---------- Records for processing

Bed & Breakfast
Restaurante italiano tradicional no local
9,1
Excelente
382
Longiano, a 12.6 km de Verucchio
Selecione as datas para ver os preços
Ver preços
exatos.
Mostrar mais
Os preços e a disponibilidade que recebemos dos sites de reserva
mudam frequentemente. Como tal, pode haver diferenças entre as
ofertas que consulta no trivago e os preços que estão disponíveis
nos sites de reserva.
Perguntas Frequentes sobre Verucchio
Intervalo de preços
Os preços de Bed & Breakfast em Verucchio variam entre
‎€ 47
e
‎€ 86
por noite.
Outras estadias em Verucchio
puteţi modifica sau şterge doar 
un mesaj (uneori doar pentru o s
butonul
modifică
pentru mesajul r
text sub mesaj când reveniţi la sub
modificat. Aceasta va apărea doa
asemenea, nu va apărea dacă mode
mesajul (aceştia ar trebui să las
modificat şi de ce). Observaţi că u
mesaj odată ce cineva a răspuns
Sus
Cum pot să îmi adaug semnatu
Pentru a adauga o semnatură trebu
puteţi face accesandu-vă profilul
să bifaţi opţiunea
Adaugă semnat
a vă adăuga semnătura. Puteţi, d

--------------------

*Exercise instructions*. Copy down the complete data exactly as supplied.

*Answer section*.
Bed & Breakfast
Restaurante italiano tradicional no local
9,1
Excelente
382
Longiano, a 12.6 km de Verucchio
Selecione as datas para ver os preços
Ver preços
exatos.
Mostrar mais
Os preços e a disponibilidade que recebemos dos sites de reserva
mudam frequentemente. Como tal, pode haver diferenças entre as
ofertas que consulta no trivago e os preços que estão disponíveis
nos sites de reserva.
Perguntas Frequentes sobre Verucchio
Intervalo de preços
Os preços de Bed & Breakfast em Verucchio variam entre
‎€ 47
e
‎€ 86
por noite.
Outras estadias em Verucchio
puteţi modifica sau şterge doar 
un mesaj (uneori doar pentru o s
butonul
modifică
pentru mesajul r
text sub mesaj când reveniţi la sub
modificat. Aceasta va apărea doa
asemenea, nu va apărea dacă mode
mesajul (aceştia ar trebui să las
modificat şi de ce). Observaţi că u
mesaj odată ce cineva a răspuns
Sus
Cum pot să îmi adaug semnatu
Pentru a adauga o semnatură trebu
puteţi face accesandu-vă profilul
să bifaţi opţiunea
Adaugă semnat
a vă adăuga semnătura. Puteţi, d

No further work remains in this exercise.